Personalized Cancer Medicine Realization Project

Update : 2019-08-28


 To provide better, safer, and personalized therapy to cancer patients, we are developing novel diagnostic technologies and therapeutic strategies. Cancer cells possess individual heterogeneous properties, such as genomic mutation patterns, progression speed, or drug responses. Therefore to realize “the cancer precision medicine”, development of precise biomarkers is essential, which can define these clinical features based on molecular biology.

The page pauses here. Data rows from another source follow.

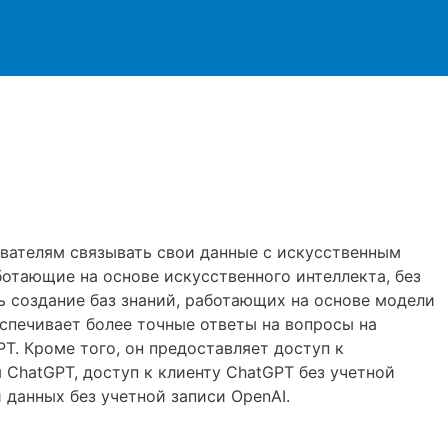
ржанию
зователям связывать свои данные с искусственным
ботающие на основе искусственного интеллекта, без
 создание баз знаний, работающих на основе модели
спечивает более точные ответы на вопросы на
T. Кроме того, он предоставляет доступ к
 ChatGPT, доступ к клиенту ChatGPT без учетной
 данных без учетной записи OpenAI.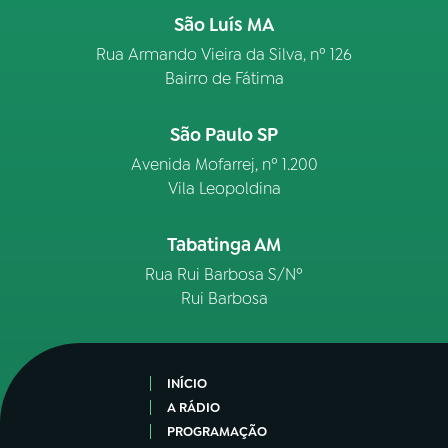
São Luís MA
Rua Armando Vieira da Silva, nº 126
Bairro de Fátima
São Paulo SP
Avenida Mofarrej, nº 1.200
Vila Leopoldina
Tabatinga AM
Rua Rui Barbosa S/Nº
Rui Barbosa
INÍCIO
A RÁDIO
PROGRAMAÇÃO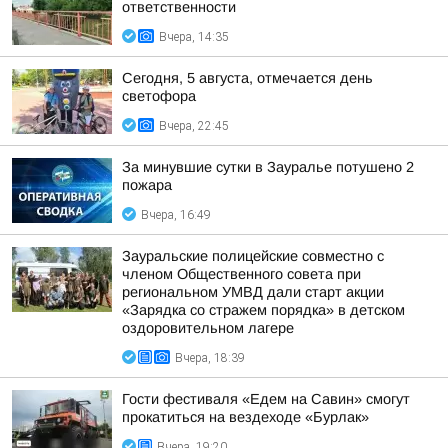
ответственности
Вчера, 14:35
Сегодня, 5 августа, отмечается день
светофора
Вчера, 22:45
За минувшие сутки в Зауралье потушено 2
пожара
Вчера, 16:49
Зауральские полицейские совместно с
членом Общественного совета при
региональном УМВД дали старт акции
«Зарядка со стражем порядка» в детском
оздоровительном лагере
Вчера, 18:39
Гости фестиваля «Едем на Савин» смогут
прокатиться на вездеходе «Бурлак»
Вчера, 19:20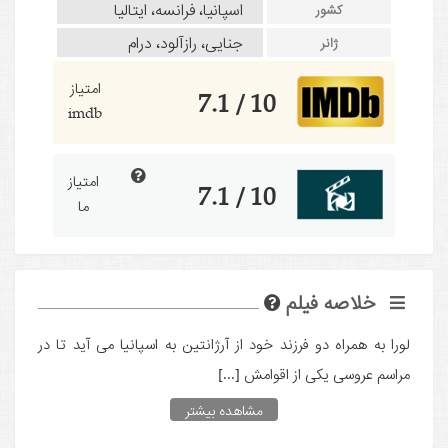
اسپانیا، فرانسه، ایتالیا
کشور
جنایی، رازآلود، درام
ژانر
امتیاز
10 / 7.1
imdb
امتیاز
10 / 7.1
ما
خلاصه فیلم
لورا به همراه دو فرزند خود از آرژانتین به اسپانیا می آید تا در
مراسم عروسی یکی از اقوامش [...]
مشاهده بیشتر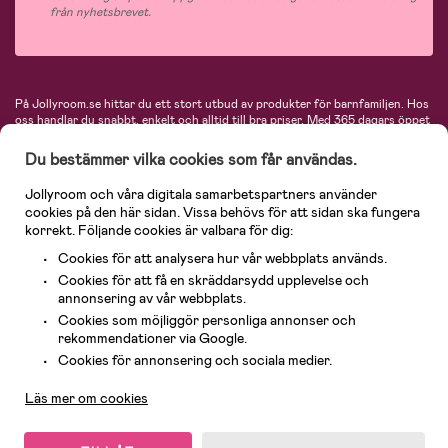
från nyhetsbrevet.
På Jollyroom.se hittar du ett stort utbud av produkter för barnfamiljen.
Hos
oss handlar du snabbt, enkelt och alltid till bra priser.
Med 365 dagars öppet
köp och en mycket kompetent kundtjänst kan du känna dig trygg att handla
hos oss. I vårt sortiment hittar du barnvagnar, bilstolar, kläder för barn och
Du bestämmer vilka cookies som får användas.
baby, produkter för mamman, massor av inspirerande inredning, leksaker,
babyprodukter och mycket mer. Vi erbjuder produkter från välkända
Jollyroom och våra digitala samarbetspartners använder
varumärken så som Britax, Maxi-Cosi, Baby Jogger, BabyBjörn, Didriksons,
cookies på den här sidan. Vissa behövs för att sidan ska fungera
KidKraft, Ergobaby, Philips Avent, Neonate, Cybex, LEGO och många fler.
korrekt. Följande cookies är valbara för dig:
Välkommen in och kika runt i Nordens största barn- och babybutik på nätet!
Cookies för att analysera hur vår webbplats används.
Cookies för att få en skräddarsydd upplevelse och
annonsering av vår webbplats.
Cookies som möjliggör personliga annonser och
rekommendationer via Google.
Kundservice
Cookies för annonsering och sociala medier.
Läs mer om cookies
© 2026 Jollyroom AB. Alla rättigheter reserverade.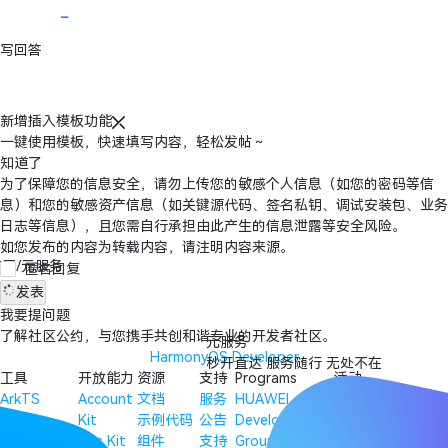
写回答
新增插入模板功能
一键使用模板，快速填写内容，轻松发帖～
知道了
为了保障您的信息安全，请勿上传您的敏感个人信息（如您的密码等信
息）和您的敏感资产信息（如关键源代码、签名私钥、调试安装包、业务
日志等信息），且您需自行承担由此产生的信息泄露等安全风险。
如您发布的内容为转载内容，请注明内容来源。
用/元服务
匿名回复
发表
我要提问题
了解
社区公约
，与您携手共创和谐专业的开发者社区。
元服务
HarmonyOS Developer
秒开直达 服务随行 无处不在
工具
开放能力
资源
支持
Programs
活动
ArkTS
Account
文档
服务
HUAWEI
活动概览
ArkUI
Kit
示例代码
公告
Developer
HUAWEI
ArkCompiler
Ads Kit
组件
支持
Groups
Developer Day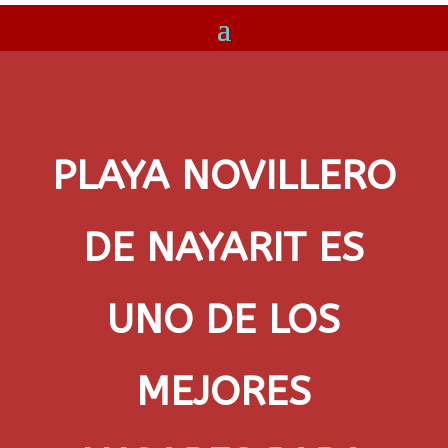
PLAYA NOVILLERO
DE NAYARIT ES
UNO DE LOS
MEJORES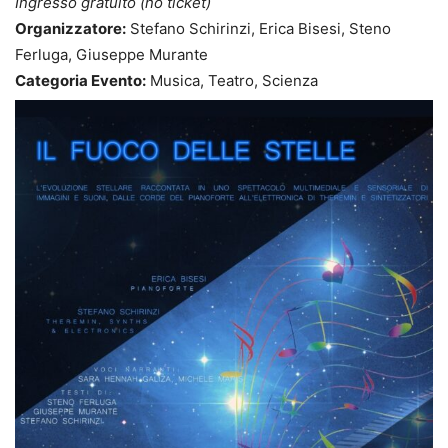
Ingresso gratuito (no ticket)
Organizzatore:
Stefano Schirinzi, Erica Bisesi, Steno
Ferluga, Giuseppe Murante
Categoria Evento:
Musica, Teatro, Scienza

  Our team “Project for Realization of Personalized Cancer Medicine” analyzes a large number of cancer tissue of blood samples using leading-edge mass spectrometry technologies to acquire a whole view of protein frameworks and networks in cancer cells or body fluids. By integrating them with genomic dataset, we aim to identify key factors (biomarkers) defining biological characteristics and clinical outcomes of cancer.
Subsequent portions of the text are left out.